- Opening Delimiter -
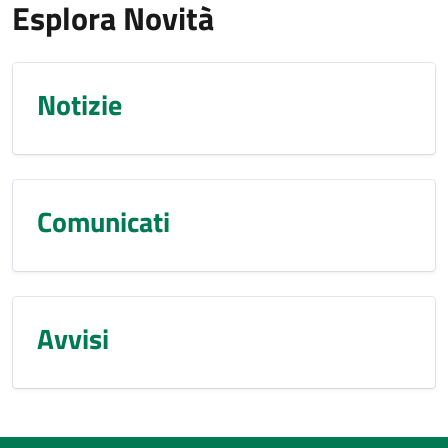
Esplora Novità
Notizie
Comunicati
Avvisi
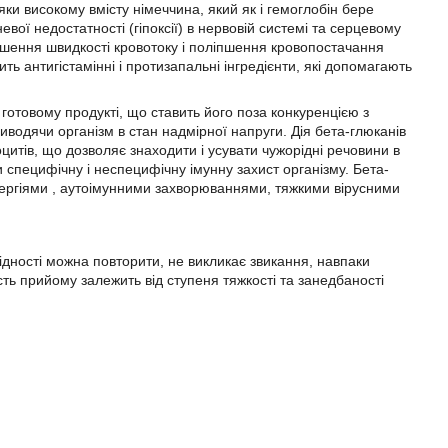
и високому вмісту німеччина, який як і гемоглобін бере
вої недостатності (гіпоксії) в нервовій системі та серцевому
льшення швидкості кровотоку і поліпшення кровопостачання
ить антигістамінні і протизапальні інгредієнти, які допомагають
 готовому продукті, що ставить його поза конкуренцією з
иводячи організм в стан надмірної напруги. Дія бета-глюканів
цитів, що дозволяє знаходити і усувати чужорідні речовини в
ати специфічну і неспецифічну імунну захист організму. Бета-
ергіями , аутоімунними захворюваннями, тяжкими вірусними
хідності можна повторити, не викликає звикання, навпаки
сть прийому залежить від ступеня тяжкості та занедбаності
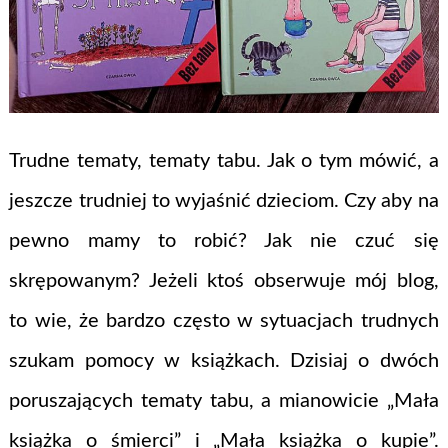
Trudne tematy, tematy tabu. Jak o tym mówić, a
jeszcze trudniej to wyjaśnić dzieciom. Czy aby na
pewno mamy to robić? Jak nie czuć się
skrępowanym? Jeżeli ktoś obserwuje mój blog,
to wie, że bardzo często w sytuacjach trudnych
szukam pomocy w książkach. Dzisiaj o dwóch
poruszających tematy tabu, a mianowicie „Mała
książka o śmierci” i „Mała książka o kupie”.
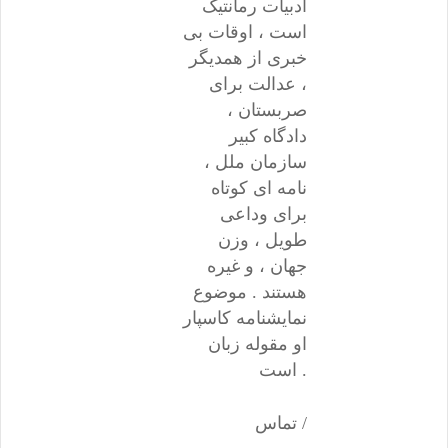
ادبیات رمانتیک
است ، اوقات بی
خبری از همدیگر
، عدالت برای
صربستان ،
دادگاه کبیر
سازمان ملل ،
نامه ای کوتاه
برای وداعی
طویل ، وزن
جهان ، و غیره
هستند . موضوع
نمایشنامه کاسپار
او مقوله زبان
است .
تماس /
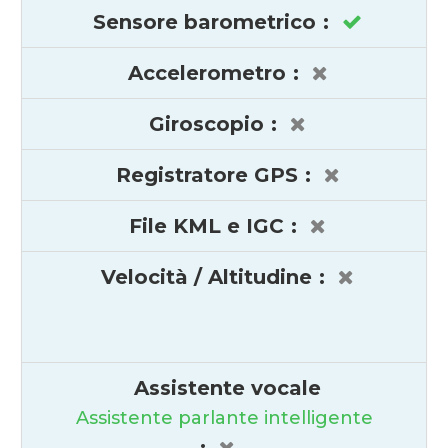
Sensore barometrico
:
Accelerometro
:
Giroscopio
:
Registratore GPS
:
File KML e IGC
:
Velocità / Altitudine
:
Assistente vocale
Assistente parlante intelligente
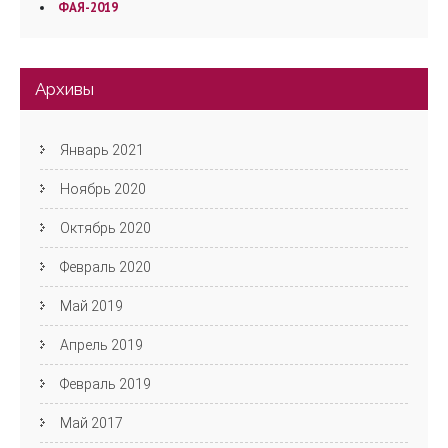
ФАЯ-2019
Архивы
Январь 2021
Ноябрь 2020
Октябрь 2020
Февраль 2020
Май 2019
Апрель 2019
Февраль 2019
Май 2017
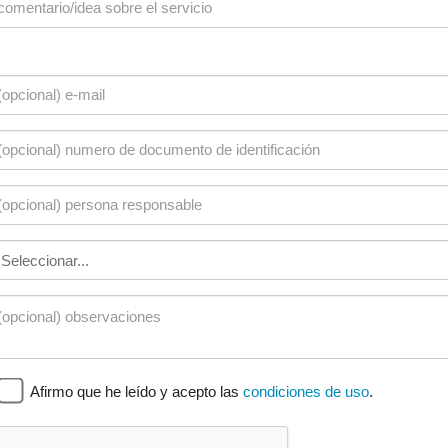
Afirmo que he leído y acepto las
condiciones de uso
.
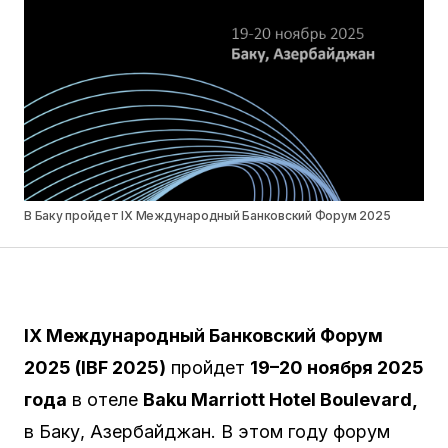
В Баку пройдет IX Международный Банковский Форум 2025
IX Международный Банковский Форум
2025 (IBF 2025)
пройдет
19–20 ноября 2025
года
в отеле
Baku Marriott Hotel Boulevard
,
в Баку, Азербайджан. В этом году форум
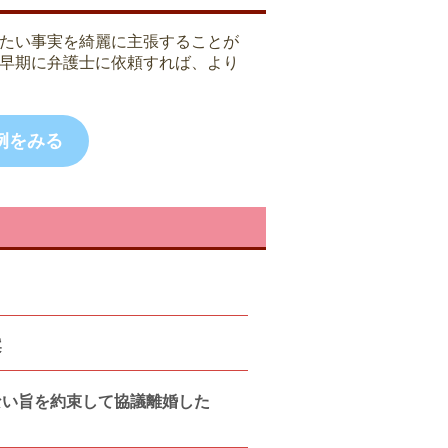
たい事実を綺麗に主張することが
早期に弁護士に依頼すれば、より
例をみる
案
ない旨を約束して協議離婚した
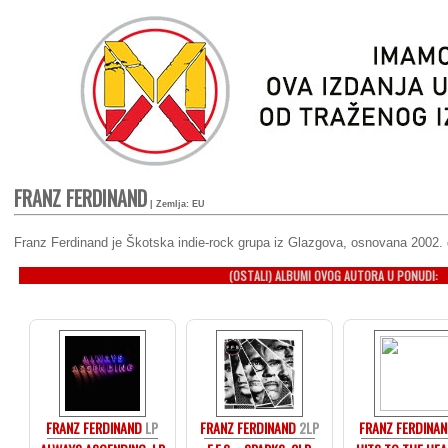
FRANZ FERDINAND
| Zemlja: EU
Franz Ferdinand je Škotska indie-rock grupa iz Glazgova, osnovana 2002. g
(OSTALI) ALBUMI OVOG AUTORA U PONUDI:
FRANZ FERDINAND
LP
FRANZ FERDINAND
2LP
FRANZ FERDINA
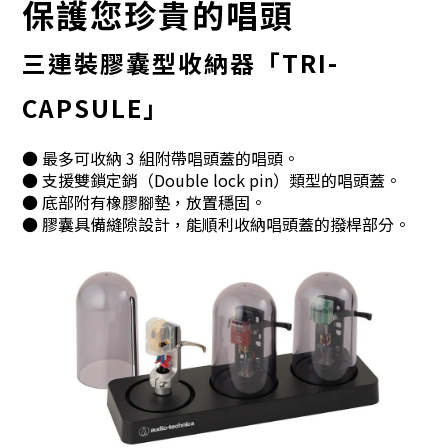
保護您珍貴的唱頭
三連裝膠囊型收納器「TRI-
CAPSULE」
● 最多可收納 3 組附帶唱頭蓋的唱頭。
● 支援雙鎖定銷（Double lock pin）類型的唱頭蓋。
● 底部附有橡膠腳墊，放置穩固。
● 膠囊具備縫隙設計，能順利收納唱頭蓋的撥桿部分。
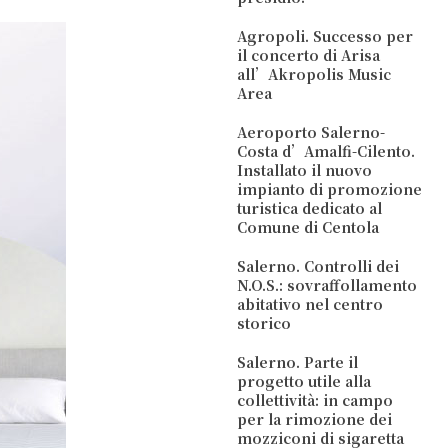
Agropoli. Successo per
il concerto di Arisa
all’Akropolis Music
Area
Aeroporto Salerno-
Costa d’Amalfi-Cilento.
Installato il nuovo
impianto di promozione
turistica dedicato al
Comune di Centola
Salerno. Controlli dei
N.O.S.: sovraffollamento
abitativo nel centro
storico
Salerno. Parte il
progetto utile alla
collettività: in campo
per la rimozione dei
mozziconi di sigaretta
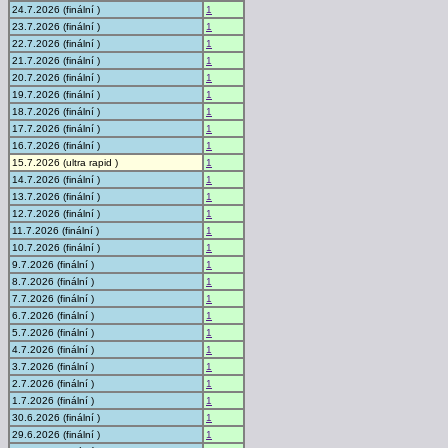
24.7.2026 (finální )
1
23.7.2026 (finální )
1
22.7.2026 (finální )
1
21.7.2026 (finální )
1
20.7.2026 (finální )
1
19.7.2026 (finální )
1
18.7.2026 (finální )
1
17.7.2026 (finální )
1
16.7.2026 (finální )
1
15.7.2026 (ultra rapid )
1
14.7.2026 (finální )
1
13.7.2026 (finální )
1
12.7.2026 (finální )
1
11.7.2026 (finální )
1
10.7.2026 (finální )
1
9.7.2026 (finální )
1
8.7.2026 (finální )
1
7.7.2026 (finální )
1
6.7.2026 (finální )
1
5.7.2026 (finální )
1
4.7.2026 (finální )
1
3.7.2026 (finální )
1
2.7.2026 (finální )
1
1.7.2026 (finální )
1
30.6.2026 (finální )
1
29.6.2026 (finální )
1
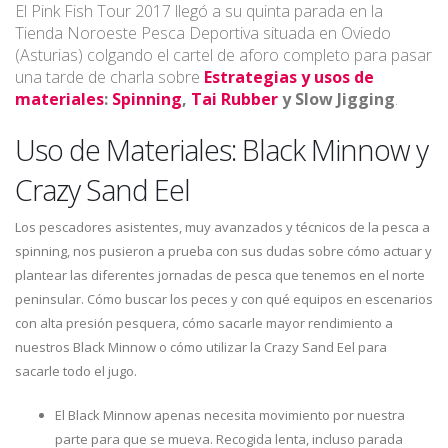
El Pink Fish Tour 2017 llegó a su quinta parada en la
Tienda Noroeste Pesca Deportiva situada en Oviedo
(Asturias) colgando el cartel de aforo completo para pasar
una tarde de charla sobre
Estrategias y usos de
materiales
:
Spinning
,
Tai Rubber
y Slow Jigging
.
Uso de Materiales: Black Minnow y
Crazy Sand Eel
Los pescadores asistentes, muy avanzados y técnicos de la pesca a
spinning, nos pusieron a prueba con sus dudas sobre cómo actuar y
plantear las diferentes jornadas de pesca que tenemos en el norte
peninsular. Cómo buscar los peces y con qué equipos en escenarios
con alta presión pesquera, cómo sacarle mayor rendimiento a
nuestros Black Minnow o cómo utilizar la Crazy Sand Eel para
sacarle todo el jugo.
El Black Minnow apenas necesita movimiento por nuestra
parte para que se mueva. Recogida lenta, incluso parada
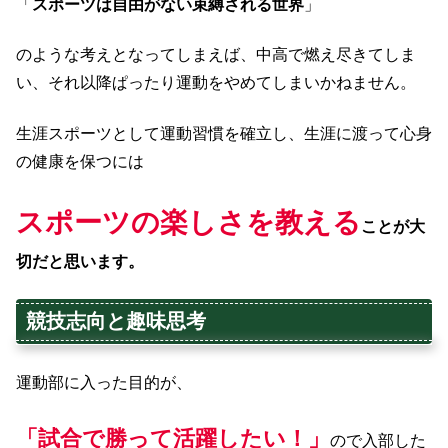
「
スポーツは自由がない束縛される世界
」
のような考えとなってしまえば、中高で燃え尽きてしま
い、それ以降ぱったり運動をやめてしまいかねません。
生涯スポーツとして運動習慣を確立し、生涯に渡って心身
の健康を保つには
スポーツの楽しさを教える
ことが大
切だと思います。
競技志向と趣味思考
運動部に入った目的が、
「
試合で勝って活躍したい！」
ので入部した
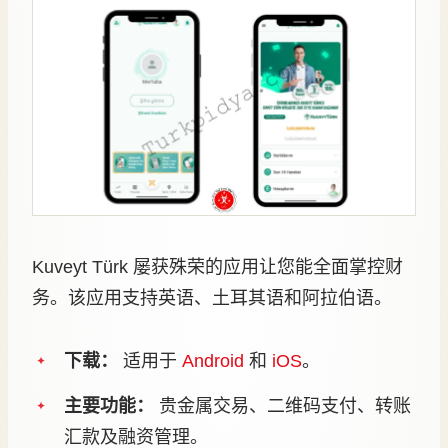
Kuveyt Türk 屡获殊荣的应用让您能全面掌控财
务。该应用支持英语、土耳其语和阿拉伯语。
下载：
适用于
Android
和
iOS
。
主要功能：
贵金属交易、二维码支付、转账
汇款及融资管理。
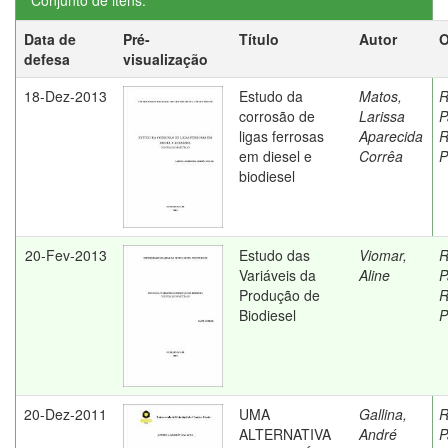
Conjunto de itens:
Data de
Pré-
Título
Autor
O
defesa
visualização
18-Dez-2013
Estudo da
Matos,
R
corrosão de
Larissa
P
ligas ferrosas
Aparecida
R
em diesel e
Corrêa
P
biodiesel
20-Fev-2013
Estudo das
Viomar,
R
Variáveis da
Aline
P
Produção de
R
Biodiesel
P
20-Dez-2011
UMA
Gallina,
R
ALTERNATIVA
André
P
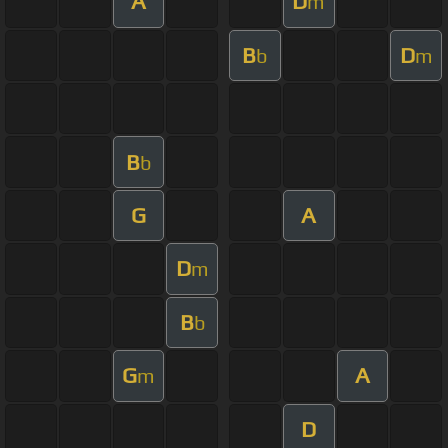
A
D
m
B
D
b
m
B
b
G
A
D
m
B
b
G
A
m
D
- Closing Delimiter -
● **REQUIRED WORK**
Lines from the entries that contain the word "sacarle" are what the answer must hold.

● **EXERCISE SOLUTION**
con alta presión pesquera, cómo sacarle mayor rendimiento a
sacarle todo el jugo.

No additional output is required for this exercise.